Michimae Hirofumi, Emura Takeshi, Miyamoto Atsushi, Kishi Kazuma
School of Pharmacy, Department of Clinical Medicine (Biostatistics), Kitasato University, Tokyo, Japan.
Biostatistics Center, Kurume University, Kurume, Japan.
J Appl Stat. 2024 Feb 22;51(13):2690-2708. doi: 10.1080/02664763.2024.2315458. eCollection 2024.

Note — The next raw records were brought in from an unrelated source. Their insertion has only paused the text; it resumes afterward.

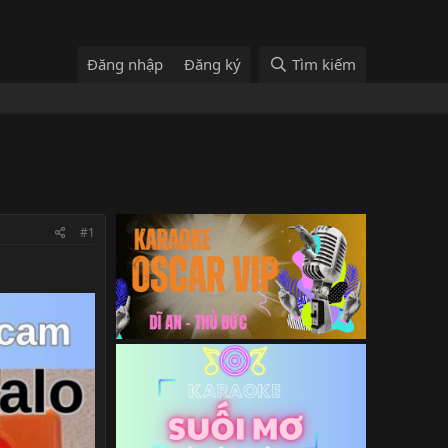
Đăng nhập
Đăng ký
Tìm kiếm
#1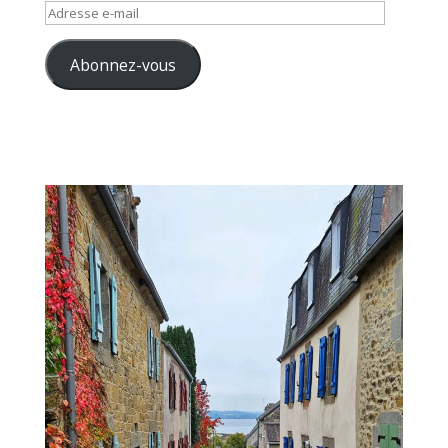
Adresse
e-
mail
Abonnez-vous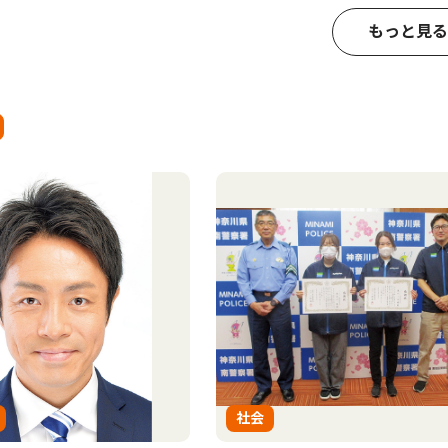
もっと見る
社会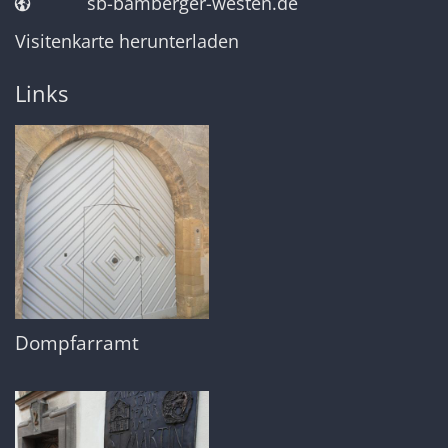
sb-bamberger-westen.de
Visitenkarte herunterladen
Links
Dompfarramt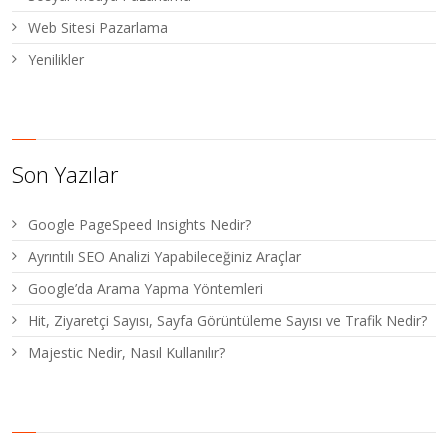
Web Sitesi Pazarlama
Yenilikler
Son Yazılar
Google PageSpeed Insights Nedir?
Ayrıntılı SEO Analizi Yapabileceğiniz Araçlar
Google’da Arama Yapma Yöntemleri
Hit, Ziyaretçi Sayısı, Sayfa Görüntüleme Sayısı ve Trafik Nedir?
Majestic Nedir, Nasıl Kullanılır?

In observational/field studies, competing risks and left-truncation may co-exist, yielding 'left-truncated competing risks' settings. Under the assumption of independent competing risks, parametric estimation methods were developed for left-truncated competing risks data. However, competing risks may be dependent in real applications. In this paper, we propose a Bayesian estimator for both independent competing risks and copula-based dependent competing risks models under left-truncation. The simulations show that the Bayesian estimator for the copula-based dependent risks model yields the desired performance when competing risks are dependent. We also comprehensively explore the choice of the prior distributions (Gamma, Inverse-Gamma, Uniform, half Normal and half Cauchy) and hyperparameters via simulations. Finally, two real datasets are analyzed to demonstrate the proposed estimators.

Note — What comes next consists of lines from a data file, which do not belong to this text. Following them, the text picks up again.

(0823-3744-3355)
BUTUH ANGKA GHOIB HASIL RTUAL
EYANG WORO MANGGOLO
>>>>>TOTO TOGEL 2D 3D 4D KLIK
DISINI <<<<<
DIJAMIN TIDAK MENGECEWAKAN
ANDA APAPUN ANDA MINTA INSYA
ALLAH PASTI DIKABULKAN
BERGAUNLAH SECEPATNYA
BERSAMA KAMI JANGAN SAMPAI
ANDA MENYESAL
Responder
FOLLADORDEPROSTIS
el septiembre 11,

在观察性/实地研究中,竞争风险和左截断可能同时存在,产生“左截断竞争风险”情况。在独立竞争风险的假设下,针对左截断竞争风险数据开发了参数估计方法。然而,在实际应用中竞争风险可能是相关的。在本文中,我们针对左截断情况下的独立竞争风险模型和基于 copula 的相关竞争风险模型提出了一种贝叶斯估计器。模拟结果表明,当竞争风险相关时,基于 copula 的相关风险模型的贝叶斯估计器具有理想的性能。我们还通过模拟全面探讨了先验分布(伽马分布、逆伽马分布、均匀分布、半正态分布和半柯西分布)和超参数的选择。最后,分析了两个真实数据集以展示所提出的估计器。